French state media reports that the country’s parliament is set to send two delegations on visits to Taiwan this month.
The trips look a lot like a “balancing act” response to remarks by president Emmanuel Macron, who returned from a friendly visit with Chinese premier Xi Jinping last week and Les Echos last week in an interview that Europe should take its own positions on the Beijing/Taipei relationship instead of acting as mere “followers” to the US and its South China Sea brinksmanship. Macron continues to stand by that position, saying “being an ally does not mean being a vassal,” while noting that European policy on the issues involved “has not changed.”

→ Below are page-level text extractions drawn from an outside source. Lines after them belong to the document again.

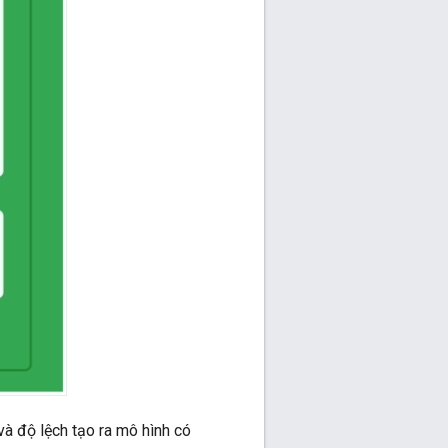
và độ lệch tạo ra mô hình có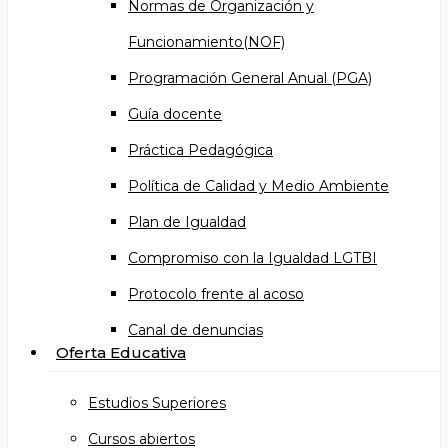
Normas de Organización y
Funcionamiento(NOF)
Programación General Anual (PGA)
Guía docente
Práctica Pedagógica
Política de Calidad y Medio Ambiente
Plan de Igualdad
Compromiso con la Igualdad LGTBI
Protocolo frente al acoso
Canal de denuncias
Oferta Educativa
Estudios Superiores
Cursos abiertos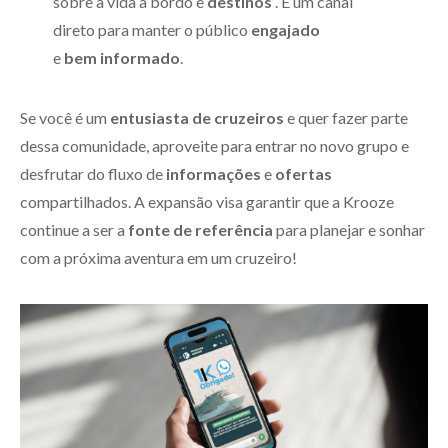
sobre a vida a bordo e
destinos
. É um canal
direto para manter o público
engajado
e
bem informado
.
Se você é um
entusiasta de cruzeiros
e quer fazer parte
dessa comunidade, aproveite para entrar no novo grupo e
desfrutar do fluxo de
informações
e
ofertas
compartilhados. A expansão visa garantir que a Krooze
continue a ser a
fonte de referência
para planejar e sonhar
com a próxima aventura em um cruzeiro!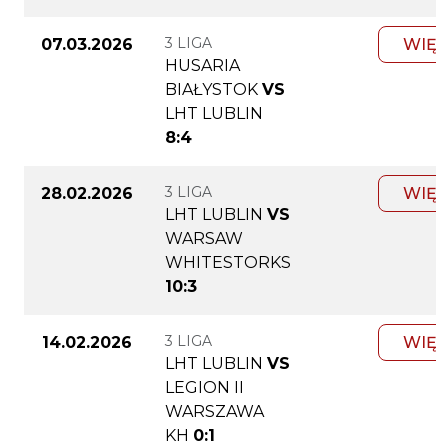
3 LIGA
07.03.2026
WIĘC
HUSARIA
BIAŁYSTOK
VS
LHT LUBLIN
8:4
3 LIGA
28.02.2026
WIĘC
LHT LUBLIN
VS
WARSAW
WHITESTORKS
10:3
3 LIGA
14.02.2026
WIĘC
LHT LUBLIN
VS
LEGION II
WARSZAWA
KH
0:1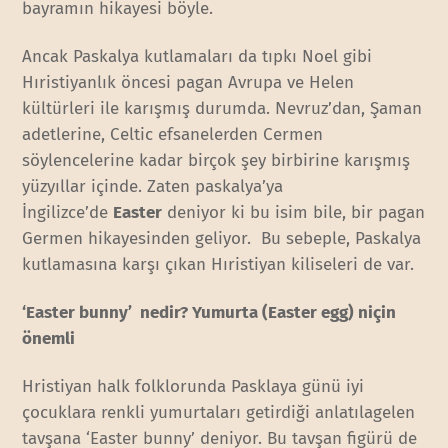
bayramın hikayesi böyle.
Ancak Paskalya kutlamaları da tıpkı Noel gibi
Hıristiyanlık öncesi pagan Avrupa ve Helen
kültürleri ile karışmış durumda. Nevruz’dan, Şaman
adetlerine, Celtic efsanelerden Cermen
söylencelerine kadar birçok şey birbirine karışmış
yüzyıllar içinde. Zaten paskalya’ya
İngilizce’de
Easter
deniyor ki bu isim bile, bir pagan
Germen hikayesinden geliyor. Bu sebeple, Paskalya
kutlamasına karşı çıkan Hıristiyan kiliseleri de var.
‘Easter bunny’ nedir? Yumurta (Easter egg) niçin
önemli
Hristiyan halk folklorunda Pasklaya günü iyi
çocuklara renkli yumurtaları getirdiği anlatılagelen
tavşana ‘Easter bunny’ deniyor. Bu tavşan figürü de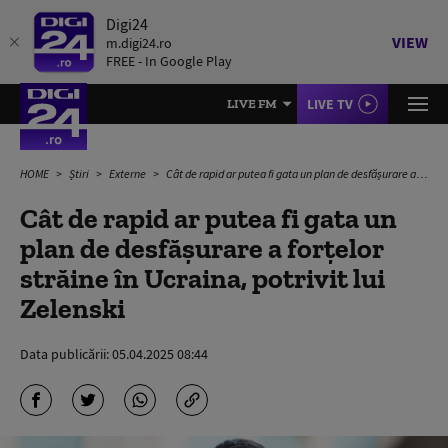
Digi24
VIEW
m.digi24.ro
FREE - In Google Play
LIVE TV
LIVE FM
HOME
Știri
Externe
Cât de rapid ar putea fi gata un plan de desfăşurare a forţelor străine în Ucraina, potrivit lui Zelenski
Cât de rapid ar putea fi gata un
plan de desfăşurare a forţelor
străine în Ucraina, potrivit lui
Zelenski
Data publicării:
05.04.2025 08:44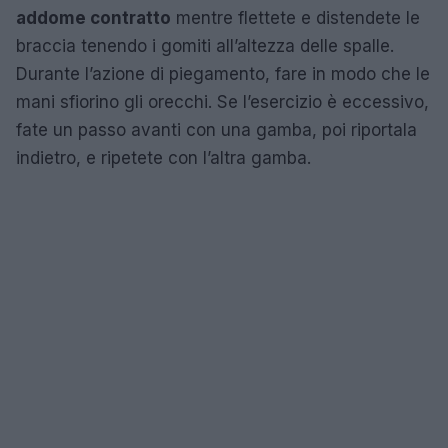
addome contratto
mentre flettete e distendete le
braccia tenendo i gomiti all’altezza delle spalle.
Durante l’azione di piegamento, fare in modo che le
mani sfiorino gli orecchi. Se l’esercizio è eccessivo,
fate un passo avanti con una gamba, poi riportala
indietro, e ripetete con l’altra gamba.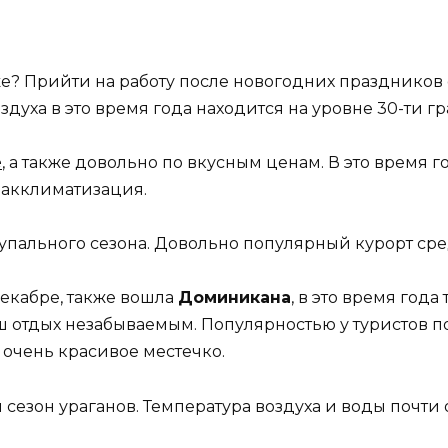
же? Прийти на работу после новогодних праздников 
здуха в это время года находится на уровне 30-ти гр
е
,
а также довольно по вкусным ценам. В это время го
 акклиматизация.
 купального сезона. Довольно популярный курорт сред
декабре, также вошла
Доминикана
, в это время год
аш отдых незабываемым. Популярностью у туристов по
 очень красивое местечко.
 сезон ураганов. Температура воздуха и воды почти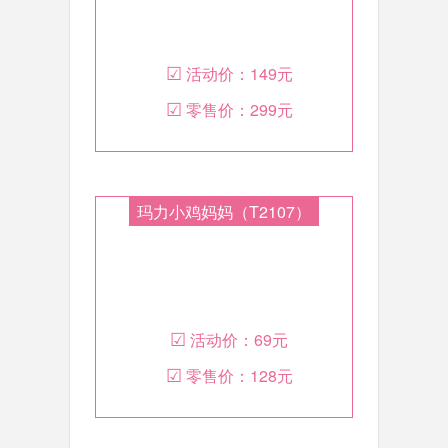
☑
活动价：
149元
☑
零售价：
299元
玛力小鸡妈妈（T2107）
☑
活动价：
69元
☑
零售价：
128元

MP Éric Bothorel, who supports a Senate-passed bill favoring Taiwanese participation in international organizations (usually precluded due to opposition from Beijing), leads the first delegation arriving today, intends to discuss semiconductors, as well as “culture and talent cultivation,” with his Taiwanese counterparts.

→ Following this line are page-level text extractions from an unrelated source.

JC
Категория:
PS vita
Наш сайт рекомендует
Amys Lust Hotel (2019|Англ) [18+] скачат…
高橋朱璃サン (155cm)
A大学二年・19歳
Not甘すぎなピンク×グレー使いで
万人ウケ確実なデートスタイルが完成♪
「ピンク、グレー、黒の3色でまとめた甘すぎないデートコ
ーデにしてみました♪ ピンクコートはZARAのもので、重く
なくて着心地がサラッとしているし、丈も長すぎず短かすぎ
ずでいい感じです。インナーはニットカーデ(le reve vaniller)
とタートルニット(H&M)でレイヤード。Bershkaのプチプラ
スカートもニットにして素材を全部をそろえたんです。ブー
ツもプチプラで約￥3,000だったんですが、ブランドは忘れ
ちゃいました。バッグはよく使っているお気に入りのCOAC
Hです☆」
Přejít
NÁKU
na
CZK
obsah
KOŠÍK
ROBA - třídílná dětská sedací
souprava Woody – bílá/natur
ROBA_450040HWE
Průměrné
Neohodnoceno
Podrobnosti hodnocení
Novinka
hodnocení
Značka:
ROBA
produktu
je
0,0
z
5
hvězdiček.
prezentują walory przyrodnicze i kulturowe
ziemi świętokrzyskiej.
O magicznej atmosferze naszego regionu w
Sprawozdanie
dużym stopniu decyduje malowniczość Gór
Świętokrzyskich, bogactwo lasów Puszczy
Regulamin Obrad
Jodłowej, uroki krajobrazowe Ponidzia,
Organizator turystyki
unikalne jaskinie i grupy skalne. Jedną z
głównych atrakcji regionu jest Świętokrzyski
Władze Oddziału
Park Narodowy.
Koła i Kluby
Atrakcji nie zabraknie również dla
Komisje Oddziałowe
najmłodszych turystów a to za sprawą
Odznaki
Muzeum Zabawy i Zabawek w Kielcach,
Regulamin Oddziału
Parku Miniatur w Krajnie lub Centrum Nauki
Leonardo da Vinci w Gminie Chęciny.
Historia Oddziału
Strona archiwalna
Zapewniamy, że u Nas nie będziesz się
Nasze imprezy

On April 24, Alain Richard, chair of the French Senate’s Taiwan Friendship Group, will lead a second delegation to the island nation. As the delegation was announced by Taiwanese Minister of Foreign Affairs Joseph Wu in a Bloomberg interview, that visit seems likely to focus more on French policy vis a vis the two countries’ perpetual cross-strait staring contest, with the intention of offering the Taiwanese regime some assurances that France (or even all of Europe) isn’t about to introduce significant policy changes.
So France tries to sit on both sides of the fence. Forked tongue devils they are.
Balancing act, sure.
It is either Macron being Macron — or the sectarian nature of European politics is showing its displeasure.
Macron sold like 200 Airbus and like 50 helicopters as well signed a bunch of other commercial deals with China. It’s mission accomplished for him apparently.